What is worth considering is whether the killers were 'terrorists.' Their target was military, not civilian. Resistance, whether armed or non-violent, is exactly that - it doesn't happen in a vacuum. The obvious way to stop resistance to the Occupation is to stop the Occupation.
No, terrorism is what happens to civilians. And there's plenty of that in Wed Abul Houssain. Following the fatal ambush, there were the inevitable army reprisals - arrests, beatings, house searches. Farmland was cleared in a great swathe around the site of the ambush, new concrete barrier erected beside it.
Terrorism here is an everyday problem for Abu Younis and his neighbors. Every week he is powerless to stop between 50 and 75 settlers invading his land for a perverted Sabbath picnic. He and his wife must stay indoors and out of sight as the swaggering mob, with guns and dogs, promenade around his farmhouse and vineyard, eating the grapes or destroying them, depending on their mood. To challenge them is to risk his life. The soldiers do nothing.
One area of his land close to the Kiryat Arba boundary wall is desolate, the trees dead and grey. This is where in 2002 settlers, increasingly angry at his refusal to sell them his land, turned to a new, disgusting tactic familiar throughout the West Bank. A sewage pipe was diverted to discharge directly from the high settlement wall onto his orchard. Of course he complained to the local authority. But Rule Number One here is that settlers can shit on whoever they like. Eventually, the Red Cross got it stopped. After seven months. That part of the land is ruined.
Stress for the people of this valley is a 24 hour a day condition. Occasionally soldiers will wake them in the middle of the night: 'They put a gun on my heart and tell me I have young men hiding here. Sometimes they just come straight in to search the house.'
All the houses in the valley are, literally, a stone's throw from the settlement. Rocks are hurled by children and adults - at windows, atpeople, at anything they can reach. Several of the rooftop water tanks are now badly damaged. This is a serious problem - none of the houses has piped water, and rely on harvested rainwater and wells.
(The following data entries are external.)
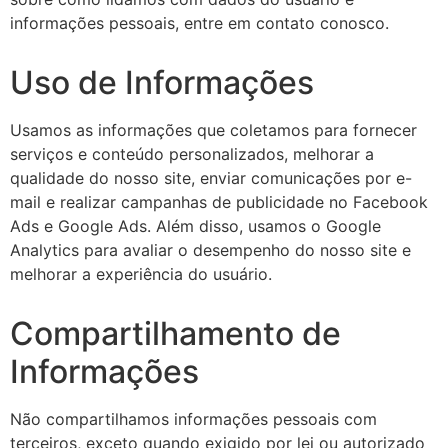
informações pessoais, entre em contato conosco.
Uso de Informações
Usamos as informações que coletamos para fornecer
serviços e conteúdo personalizados, melhorar a
qualidade do nosso site, enviar comunicações por e-
mail e realizar campanhas de publicidade no Facebook
Ads e Google Ads. Além disso, usamos o Google
Analytics para avaliar o desempenho do nosso site e
melhorar a experiência do usuário.
Compartilhamento de
Informações
Não compartilhamos informações pessoais com
terceiros, exceto quando exigido por lei ou autorizado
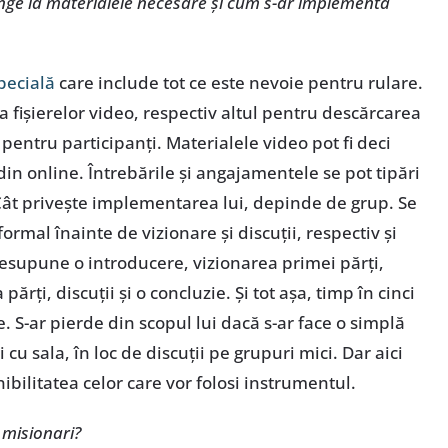
unge la materialele necesare și cum s-ar implementa
pecială
care include tot ce este nevoie pentru rulare.
a fișierelor video, respectiv altul pentru descărcarea
 pentru participanți. Materialele video pot fi deci
 din online. Întrebările și angajamentele se pot tipări
 Cât privește implementarea lui, depinde de grup. Se
rmal înainte de vizionare și discuții, respectiv și
esupune o introducere, vizionarea primei părți,
părți, discuții și o concluzie. Și tot așa, timp în cinci
 S-ar pierde din scopul lui dacă s-ar face o simplă
i cu sala, în loc de discuții pe grupuri mici. Dar aici
nibilitatea celor care vor folosi instrumentul.
i misionari?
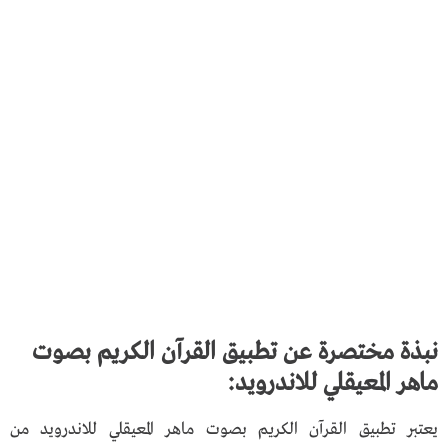
نبذة مختصرة عن تطبيق القرآن الكريم بصوت
ماهر المعيقلي للاندرويد:
يعتبر تطبيق القرآن الكريم بصوت ماهر المعيقلي للاندرويد من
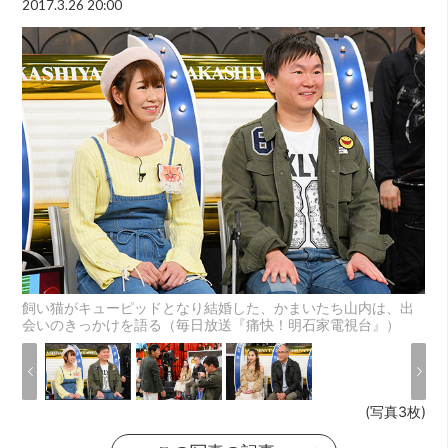
2017.3.26 20:00
飼い猫がキューピッドとなり結婚した、かまいたち山内は、出
会いのきっかけを語る（毎日放送『痛快！明石家電視台』）
(写真3枚)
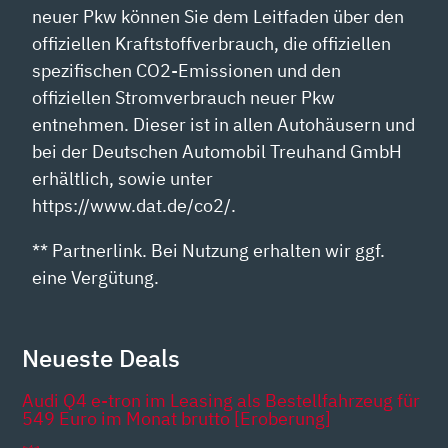
neuer Pkw können Sie dem Leitfaden über den
offiziellen Kraftstoffverbrauch, die offiziellen
spezifischen CO2-Emissionen und den
offiziellen Stromverbrauch neuer Pkw
entnehmen. Dieser ist in allen Autohäusern und
bei der Deutschen Automobil Treuhand GmbH
erhältlich, sowie unter
https://www.dat.de/co2/.
** Partnerlink. Bei Nutzung erhalten wir ggf.
eine Vergütung.
Neueste Deals
Audi Q4 e-tron im Leasing als Bestellfahrzeug für
549 Euro im Monat brutto [Eroberung]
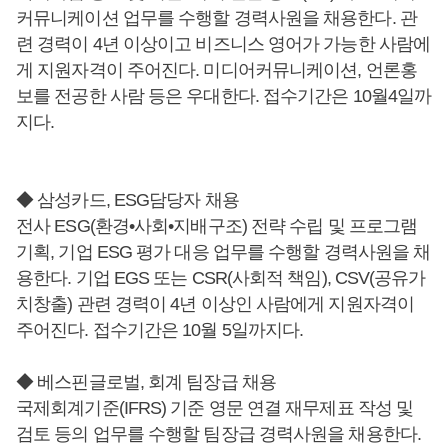
커뮤니케이션 업무를 수행할 경력사원을 채용한다. 관
련 경력이 4년 이상이고 비즈니스 영어가 가능한 사람에
게 지원자격이 주어진다. 미디어커뮤니케이션, 언론홍
보를 전공한 사람 등은 우대한다. 접수기간은 10월4일까
지다.
◆ 삼성카드, ESG담당자 채용
전사 ESG(환경•사회•지배구조) 전략 수립 및 프로그램
기획, 기업 ESG 평가 대응 업무를 수행할 경력사원을 채
용한다. 기업 EGS 또는 CSR(사회적 책임), CSV(공유가
치창출) 관련 경력이 4년 이상인 사람에게 지원자격이
주어진다. 접수기간은 10월 5일까지다.
◆ 베스핀글로벌, 회계 팀장급 채용
국제회계기준(IFRS) 기준 영문 연결 재무제표 작성 및
검토 등의 업무를 수행할 팀장급 경력사원을 채용한다.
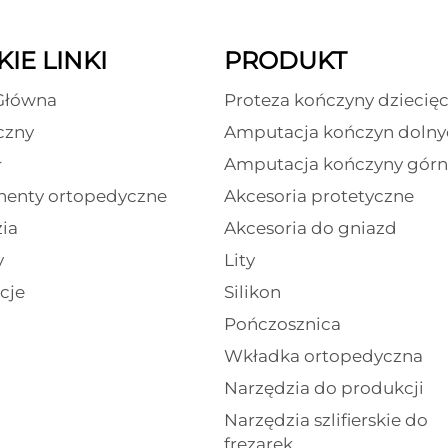
IE LINKI
PRODUKT
Główna
Proteza kończyny dziecięc
czny
Amputacja kończyn dolny
ł
Amputacja kończyny górn
enty ortopedyczne
Akcesoria protetyczne
ia
Akcesoria do gniazd
y
Lity
cje
Silikon
Pończosznica
Wkładka ortopedyczna
Narzędzia do produkcji
Narzędzia szlifierskie do
frezarek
Every time you get into a converation with a soldier you hear the same thing. The Arabs are a primitive people. They are not civilised. It is not safe to walk among them. I thought of this as we sat beneath an ancient tree (planted, incredibly, when the Romans were here) loading up the last olives into buckets.
Abu Younis, oblivious to everything but his work, sang a beautiful song to himself. Like most folk songs you hear in Palestine, it was in a minor key. Around us, internationals were chatting. It felt like one of those perfect moments - people starting to relax after the earlier tension of starting work, hearing the settlers' dogs keen to get at us through the gates and wondering how bad things might get. We'd managed to get the olives picked. Each had inside us the obligatory three-person sized lunch. Despite the ambient oppression, it felt like life.
Drifting over from the settlement, where no sign of life could be seen, came the sound of big, barking dogs. And, when that subsided, muzak. You hear it wafting over from every settlement - mall music with the sonic quality of an ice cream van. Creepy, synthetic music, drifting from what looks like an enormous prison. It took me a few seconds to identify the tune: The Way We Were.